Assignment:
Go through the entries below and pick out every line with "Pour".
BEGIN Provided material
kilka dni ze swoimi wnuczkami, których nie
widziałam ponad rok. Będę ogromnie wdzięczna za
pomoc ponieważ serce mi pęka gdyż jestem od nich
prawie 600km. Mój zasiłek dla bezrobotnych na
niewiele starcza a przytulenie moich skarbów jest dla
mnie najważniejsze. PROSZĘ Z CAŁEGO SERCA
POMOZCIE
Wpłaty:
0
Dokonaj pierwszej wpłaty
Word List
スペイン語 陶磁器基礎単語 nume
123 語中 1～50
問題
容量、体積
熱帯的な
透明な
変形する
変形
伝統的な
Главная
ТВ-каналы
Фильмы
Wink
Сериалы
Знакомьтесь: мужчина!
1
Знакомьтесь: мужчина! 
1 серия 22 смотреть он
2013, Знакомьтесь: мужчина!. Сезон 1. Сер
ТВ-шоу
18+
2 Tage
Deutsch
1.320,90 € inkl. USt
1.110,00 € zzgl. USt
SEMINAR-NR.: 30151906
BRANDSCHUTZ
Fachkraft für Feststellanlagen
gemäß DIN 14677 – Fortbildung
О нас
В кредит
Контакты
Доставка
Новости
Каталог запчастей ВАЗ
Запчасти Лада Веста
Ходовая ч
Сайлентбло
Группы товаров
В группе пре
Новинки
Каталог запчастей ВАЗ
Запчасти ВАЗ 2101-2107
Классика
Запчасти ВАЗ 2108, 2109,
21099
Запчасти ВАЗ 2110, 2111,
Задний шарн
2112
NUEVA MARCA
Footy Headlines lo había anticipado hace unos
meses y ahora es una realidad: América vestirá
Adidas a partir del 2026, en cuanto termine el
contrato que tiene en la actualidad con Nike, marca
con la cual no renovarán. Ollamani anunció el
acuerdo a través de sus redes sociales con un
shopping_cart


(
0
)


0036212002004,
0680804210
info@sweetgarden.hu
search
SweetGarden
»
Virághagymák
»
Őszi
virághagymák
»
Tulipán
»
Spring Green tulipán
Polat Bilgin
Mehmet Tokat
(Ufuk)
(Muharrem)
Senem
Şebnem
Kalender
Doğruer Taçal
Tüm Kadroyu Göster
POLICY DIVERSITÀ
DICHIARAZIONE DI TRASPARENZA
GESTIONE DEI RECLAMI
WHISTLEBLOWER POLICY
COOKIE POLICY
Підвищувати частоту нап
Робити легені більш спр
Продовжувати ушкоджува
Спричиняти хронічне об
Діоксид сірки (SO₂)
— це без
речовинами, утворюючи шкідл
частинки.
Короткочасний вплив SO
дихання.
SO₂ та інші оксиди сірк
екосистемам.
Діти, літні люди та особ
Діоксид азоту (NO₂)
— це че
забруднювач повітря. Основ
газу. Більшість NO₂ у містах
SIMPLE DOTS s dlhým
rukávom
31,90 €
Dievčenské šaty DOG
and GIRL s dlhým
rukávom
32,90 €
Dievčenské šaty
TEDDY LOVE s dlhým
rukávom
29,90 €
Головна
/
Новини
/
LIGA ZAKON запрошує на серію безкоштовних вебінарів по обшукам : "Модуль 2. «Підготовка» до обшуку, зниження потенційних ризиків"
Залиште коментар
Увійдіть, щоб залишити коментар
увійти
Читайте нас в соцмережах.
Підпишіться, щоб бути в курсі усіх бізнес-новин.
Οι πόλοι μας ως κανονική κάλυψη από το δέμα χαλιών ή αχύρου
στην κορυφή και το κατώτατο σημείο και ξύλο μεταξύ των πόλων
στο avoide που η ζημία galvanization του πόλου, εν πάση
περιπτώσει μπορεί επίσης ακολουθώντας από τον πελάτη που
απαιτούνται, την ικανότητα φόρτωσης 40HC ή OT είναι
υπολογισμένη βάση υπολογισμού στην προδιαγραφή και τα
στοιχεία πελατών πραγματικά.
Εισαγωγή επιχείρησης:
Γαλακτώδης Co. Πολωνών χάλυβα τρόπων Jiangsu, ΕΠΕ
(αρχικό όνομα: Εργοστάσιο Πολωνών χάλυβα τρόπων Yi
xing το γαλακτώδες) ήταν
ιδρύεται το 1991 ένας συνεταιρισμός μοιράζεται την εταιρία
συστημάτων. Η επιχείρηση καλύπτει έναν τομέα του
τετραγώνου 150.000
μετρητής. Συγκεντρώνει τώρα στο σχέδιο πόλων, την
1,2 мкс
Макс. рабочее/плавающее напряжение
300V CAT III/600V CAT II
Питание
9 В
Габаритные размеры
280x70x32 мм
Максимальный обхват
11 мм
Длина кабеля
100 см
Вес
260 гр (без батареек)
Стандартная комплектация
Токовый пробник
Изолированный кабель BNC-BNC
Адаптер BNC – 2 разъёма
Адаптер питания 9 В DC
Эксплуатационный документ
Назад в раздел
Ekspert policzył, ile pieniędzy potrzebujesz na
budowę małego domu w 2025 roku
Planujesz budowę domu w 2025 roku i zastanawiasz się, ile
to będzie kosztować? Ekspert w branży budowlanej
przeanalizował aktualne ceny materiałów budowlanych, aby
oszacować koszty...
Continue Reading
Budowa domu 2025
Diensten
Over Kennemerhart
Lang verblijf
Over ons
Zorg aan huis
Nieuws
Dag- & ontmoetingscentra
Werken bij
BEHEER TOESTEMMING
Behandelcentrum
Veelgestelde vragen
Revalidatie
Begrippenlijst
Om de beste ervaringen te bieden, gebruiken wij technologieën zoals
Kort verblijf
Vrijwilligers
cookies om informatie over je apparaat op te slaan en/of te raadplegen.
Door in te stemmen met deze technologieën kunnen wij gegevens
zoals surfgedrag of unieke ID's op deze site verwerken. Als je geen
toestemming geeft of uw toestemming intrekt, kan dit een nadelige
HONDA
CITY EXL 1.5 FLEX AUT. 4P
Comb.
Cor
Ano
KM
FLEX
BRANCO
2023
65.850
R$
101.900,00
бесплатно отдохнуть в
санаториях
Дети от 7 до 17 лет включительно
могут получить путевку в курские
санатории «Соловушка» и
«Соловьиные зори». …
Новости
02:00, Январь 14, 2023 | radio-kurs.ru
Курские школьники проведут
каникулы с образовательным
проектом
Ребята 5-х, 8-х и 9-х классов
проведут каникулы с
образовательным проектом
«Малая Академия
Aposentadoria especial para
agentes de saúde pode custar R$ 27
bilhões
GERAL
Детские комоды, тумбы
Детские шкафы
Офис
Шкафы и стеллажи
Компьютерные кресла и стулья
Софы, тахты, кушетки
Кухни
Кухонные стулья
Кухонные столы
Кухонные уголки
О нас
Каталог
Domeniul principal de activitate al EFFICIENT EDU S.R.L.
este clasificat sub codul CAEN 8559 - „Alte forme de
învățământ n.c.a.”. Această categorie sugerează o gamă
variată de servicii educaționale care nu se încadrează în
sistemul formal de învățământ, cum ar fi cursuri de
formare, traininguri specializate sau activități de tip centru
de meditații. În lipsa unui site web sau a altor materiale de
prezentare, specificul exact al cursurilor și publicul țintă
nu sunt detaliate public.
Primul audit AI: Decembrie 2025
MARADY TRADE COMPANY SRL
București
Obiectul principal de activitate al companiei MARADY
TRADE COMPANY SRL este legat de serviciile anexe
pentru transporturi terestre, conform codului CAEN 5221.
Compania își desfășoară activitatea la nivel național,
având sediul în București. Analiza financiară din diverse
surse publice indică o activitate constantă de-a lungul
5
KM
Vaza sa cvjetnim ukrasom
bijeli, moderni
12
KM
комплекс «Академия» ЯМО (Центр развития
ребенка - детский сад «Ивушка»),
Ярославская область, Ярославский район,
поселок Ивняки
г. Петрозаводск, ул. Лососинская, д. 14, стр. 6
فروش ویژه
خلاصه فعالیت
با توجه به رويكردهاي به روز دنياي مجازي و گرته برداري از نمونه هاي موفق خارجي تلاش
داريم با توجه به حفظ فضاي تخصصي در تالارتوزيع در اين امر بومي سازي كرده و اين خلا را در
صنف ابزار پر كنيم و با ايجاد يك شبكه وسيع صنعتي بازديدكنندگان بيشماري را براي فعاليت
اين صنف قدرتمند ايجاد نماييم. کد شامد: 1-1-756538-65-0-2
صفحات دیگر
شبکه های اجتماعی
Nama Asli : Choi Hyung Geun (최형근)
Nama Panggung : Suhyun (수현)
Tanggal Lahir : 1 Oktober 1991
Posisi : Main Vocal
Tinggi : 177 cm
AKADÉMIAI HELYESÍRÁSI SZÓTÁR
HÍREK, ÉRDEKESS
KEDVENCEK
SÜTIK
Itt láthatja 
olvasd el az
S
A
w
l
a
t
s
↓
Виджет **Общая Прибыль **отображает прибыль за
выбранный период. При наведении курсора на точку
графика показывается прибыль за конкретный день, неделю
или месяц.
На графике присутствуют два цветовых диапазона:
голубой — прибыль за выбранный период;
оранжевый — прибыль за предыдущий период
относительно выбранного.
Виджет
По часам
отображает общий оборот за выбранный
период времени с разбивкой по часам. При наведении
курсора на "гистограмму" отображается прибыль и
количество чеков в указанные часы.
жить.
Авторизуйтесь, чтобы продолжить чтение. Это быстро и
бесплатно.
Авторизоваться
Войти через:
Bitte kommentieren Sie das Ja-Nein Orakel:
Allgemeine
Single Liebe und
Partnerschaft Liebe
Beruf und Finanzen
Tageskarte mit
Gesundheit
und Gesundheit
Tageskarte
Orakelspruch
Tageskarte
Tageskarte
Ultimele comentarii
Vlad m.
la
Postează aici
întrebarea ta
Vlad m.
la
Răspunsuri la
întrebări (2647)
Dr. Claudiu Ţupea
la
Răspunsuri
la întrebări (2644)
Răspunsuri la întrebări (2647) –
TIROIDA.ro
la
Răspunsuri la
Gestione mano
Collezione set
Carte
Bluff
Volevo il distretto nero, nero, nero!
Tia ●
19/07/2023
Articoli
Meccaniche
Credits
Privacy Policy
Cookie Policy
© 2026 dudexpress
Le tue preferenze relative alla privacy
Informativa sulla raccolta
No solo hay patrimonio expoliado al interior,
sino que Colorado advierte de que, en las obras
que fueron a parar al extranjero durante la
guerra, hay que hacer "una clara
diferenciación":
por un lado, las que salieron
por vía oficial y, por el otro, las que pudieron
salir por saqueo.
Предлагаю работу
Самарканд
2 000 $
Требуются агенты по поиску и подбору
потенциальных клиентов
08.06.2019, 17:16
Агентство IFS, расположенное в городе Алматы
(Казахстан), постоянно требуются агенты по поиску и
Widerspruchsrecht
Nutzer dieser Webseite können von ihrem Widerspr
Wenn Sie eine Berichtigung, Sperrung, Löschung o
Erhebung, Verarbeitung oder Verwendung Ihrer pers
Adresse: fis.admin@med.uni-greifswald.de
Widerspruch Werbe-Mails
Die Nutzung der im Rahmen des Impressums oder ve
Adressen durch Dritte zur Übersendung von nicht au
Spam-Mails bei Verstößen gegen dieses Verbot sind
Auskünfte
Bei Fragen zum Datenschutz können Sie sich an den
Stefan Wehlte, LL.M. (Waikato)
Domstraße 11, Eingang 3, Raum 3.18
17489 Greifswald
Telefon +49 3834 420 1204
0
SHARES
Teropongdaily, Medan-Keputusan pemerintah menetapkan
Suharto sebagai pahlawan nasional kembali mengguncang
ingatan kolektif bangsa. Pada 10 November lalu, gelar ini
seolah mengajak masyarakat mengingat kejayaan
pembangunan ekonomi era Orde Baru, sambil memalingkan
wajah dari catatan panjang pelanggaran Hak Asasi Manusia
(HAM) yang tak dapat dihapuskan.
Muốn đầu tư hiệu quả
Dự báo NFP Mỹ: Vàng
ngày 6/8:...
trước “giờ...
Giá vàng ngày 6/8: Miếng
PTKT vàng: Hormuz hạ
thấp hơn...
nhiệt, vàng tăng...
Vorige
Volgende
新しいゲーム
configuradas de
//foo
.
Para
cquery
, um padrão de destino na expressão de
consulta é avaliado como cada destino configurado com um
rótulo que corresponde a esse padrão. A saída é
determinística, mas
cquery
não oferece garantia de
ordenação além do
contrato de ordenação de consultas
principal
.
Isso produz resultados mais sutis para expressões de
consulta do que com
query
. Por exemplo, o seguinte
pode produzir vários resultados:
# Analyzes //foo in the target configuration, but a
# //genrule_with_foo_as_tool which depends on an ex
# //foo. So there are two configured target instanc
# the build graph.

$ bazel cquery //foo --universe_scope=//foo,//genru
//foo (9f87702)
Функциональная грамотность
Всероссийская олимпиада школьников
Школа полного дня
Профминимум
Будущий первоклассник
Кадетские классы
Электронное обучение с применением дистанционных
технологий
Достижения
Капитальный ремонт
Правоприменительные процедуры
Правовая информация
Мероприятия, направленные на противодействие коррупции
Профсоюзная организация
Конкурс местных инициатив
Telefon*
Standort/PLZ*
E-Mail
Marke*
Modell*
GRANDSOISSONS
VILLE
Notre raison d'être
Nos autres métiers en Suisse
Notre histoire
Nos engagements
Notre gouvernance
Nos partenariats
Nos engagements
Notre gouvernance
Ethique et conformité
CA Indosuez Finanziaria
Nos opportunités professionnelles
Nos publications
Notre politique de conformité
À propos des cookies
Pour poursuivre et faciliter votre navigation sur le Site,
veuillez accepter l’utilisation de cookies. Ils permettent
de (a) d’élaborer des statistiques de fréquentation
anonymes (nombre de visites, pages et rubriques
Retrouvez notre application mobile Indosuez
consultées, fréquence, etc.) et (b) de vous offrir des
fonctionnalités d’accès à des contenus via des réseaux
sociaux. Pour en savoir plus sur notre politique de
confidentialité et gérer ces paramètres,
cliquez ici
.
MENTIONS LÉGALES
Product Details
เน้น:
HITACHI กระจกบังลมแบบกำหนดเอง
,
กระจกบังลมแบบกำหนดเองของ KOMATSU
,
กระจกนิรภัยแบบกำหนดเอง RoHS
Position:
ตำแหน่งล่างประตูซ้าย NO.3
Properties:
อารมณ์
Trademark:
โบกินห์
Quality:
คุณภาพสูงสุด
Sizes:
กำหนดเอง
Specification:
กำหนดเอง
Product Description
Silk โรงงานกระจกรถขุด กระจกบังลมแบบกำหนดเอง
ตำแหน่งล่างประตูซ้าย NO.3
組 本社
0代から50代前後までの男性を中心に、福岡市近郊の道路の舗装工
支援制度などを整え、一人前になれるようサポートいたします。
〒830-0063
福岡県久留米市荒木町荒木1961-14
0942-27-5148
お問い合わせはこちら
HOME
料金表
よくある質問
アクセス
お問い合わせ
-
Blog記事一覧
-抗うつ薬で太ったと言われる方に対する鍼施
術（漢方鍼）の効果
END Provided material
Response:
Pour poursuivre et faciliter votre navigation sur le Site,
sociaux. Pour en savoir plus sur notre politique de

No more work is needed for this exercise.